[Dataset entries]
════════════════
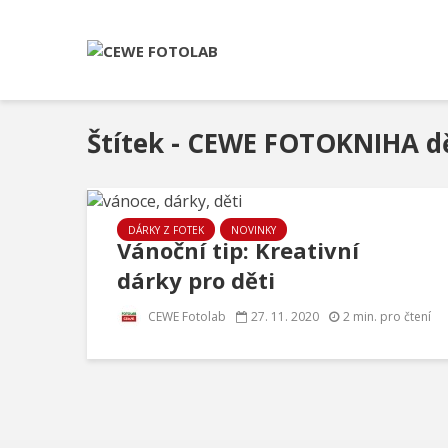
Štítek - CEWE FOTOKNIHA d
DÁRKY Z FOTEK
NOVINKY
Vánoční tip: Kreativní
dárky pro děti
CEWE Fotolab
27. 11. 2020
2 min. pro čtení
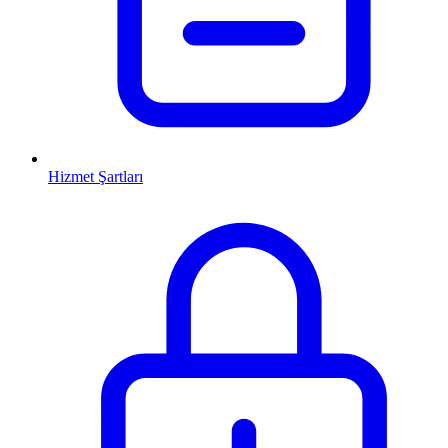
Hizmet Şartları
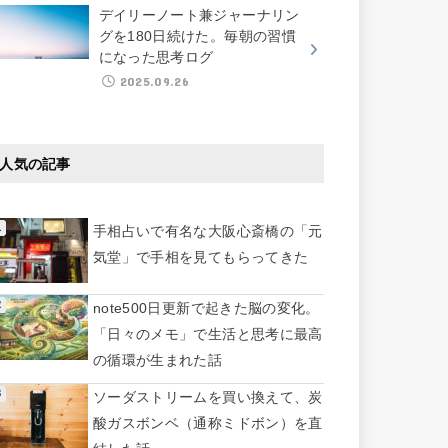
デイリーノート兼ジャーナリン
グを180日続けた。毎朝の習慣
になった思考ログ
2025.09.26
人気の記事
手相占いで有名な大阪心斎橋の「元
気堂」で手相を見てもらってきた
note500日更新で起きた脳の変化。
「日々のメモ」で生活と思考に最高
の循環が生まれた話
ソーダストリームを買い換えて、炭
酸ガスボンベ（通称ミドボン）を直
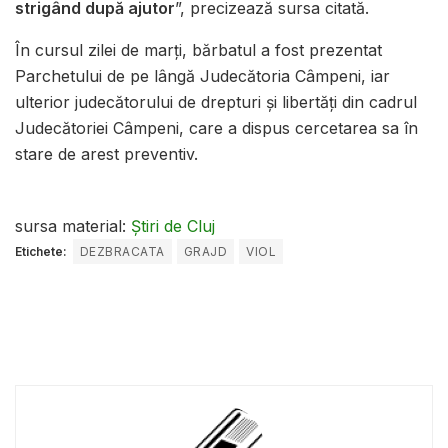
strigând după ajutor
”, precizează sursa citată.
În cursul zilei de marţi, bărbatul a fost prezentat
Parchetului de pe lângă Judecătoria Câmpeni, iar
ulterior judecătorului de drepturi şi libertăţi din cadrul
Judecătoriei Câmpeni, care a dispus cercetarea sa în
stare de arest preventiv.
sursa material:
Știri de Cluj
Etichete:
DEZBRACATA
GRAJD
VIOL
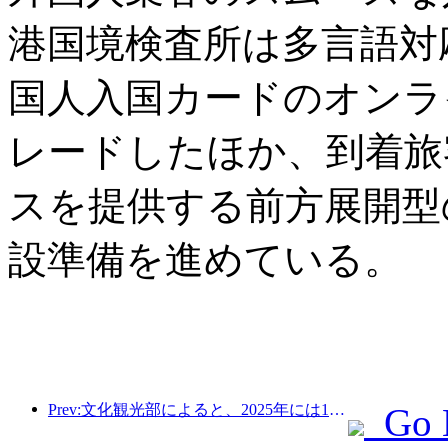
港国境検査所は多言語対
国人入国カードのオンラ
レードしたほか、到着旅
スを提供する前方展開型
設準備を進めている。
Prev:文化観光部によると、2025年には16,994か所のA級景勝地が75億1000万人の観光客を迎え、5544億9000万元の観光収入を生み出した。
Go 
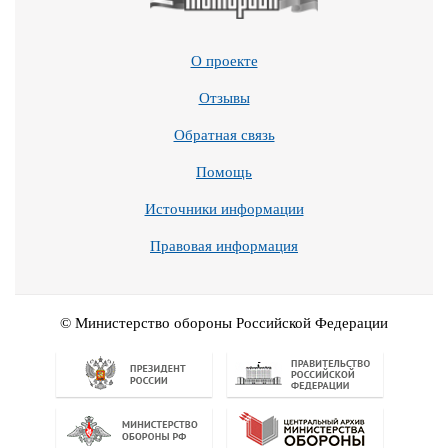
О проекте
Отзывы
Обратная связь
Помощь
Источники информации
Правовая информация
© Министерство обороны Российской Федерации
════════════════
§ **Aim of the exercise**: Keep to the lines above from the line with "Vánoční tip: Kreativní" to the line with "Источники информации", and set down exactly those, inclusive, with nothing else and every picture left out.

§ **Task response**:
Vánoční tip: Kreativní
dárky pro děti
CEWE Fotolab
27. 11. 2020
2 min. pro čtení
Hizmet Şartları
デイリーノート兼ジャーナリン
グを180日続けた。毎朝の習慣
になった思考ログ
2025.09.26
人気の記事
手相占いで有名な大阪心斎橋の「元
気堂」で手相を見てもらってきた
note500日更新で起きた脳の変化。
「日々のメモ」で生活と思考に最高
の循環が生まれた話
ソーダストリームを買い換えて、炭
酸ガスボンベ（通称ミドボン）を直
strigând după ajutor
”, precizează sursa citată.
În cursul zilei de marţi, bărbatul a fost prezentat
Parchetului de pe lângă Judecătoria Câmpeni, iar
ulterior judecătorului de drepturi şi libertăţi din cadrul
Judecătoriei Câmpeni, care a dispus cercetarea sa în
stare de arest preventiv.
sursa material:
Știri de Cluj
Etichete:
DEZBRACATA
GRAJD
VIOL
港国境検査所は多言語対
国人入国カードのオンラ
レードしたほか、到着旅
スを提供する前方展開型
設準備を進めている。
Prev:文化観光部によると、2025年には16,994か所のA級景勝地が75億1000万人の観光客を迎え、5544億9000万元の観光収入を生み出した。
Go 
О проекте
Отзывы
Обратная связь
Помощь
Источники информации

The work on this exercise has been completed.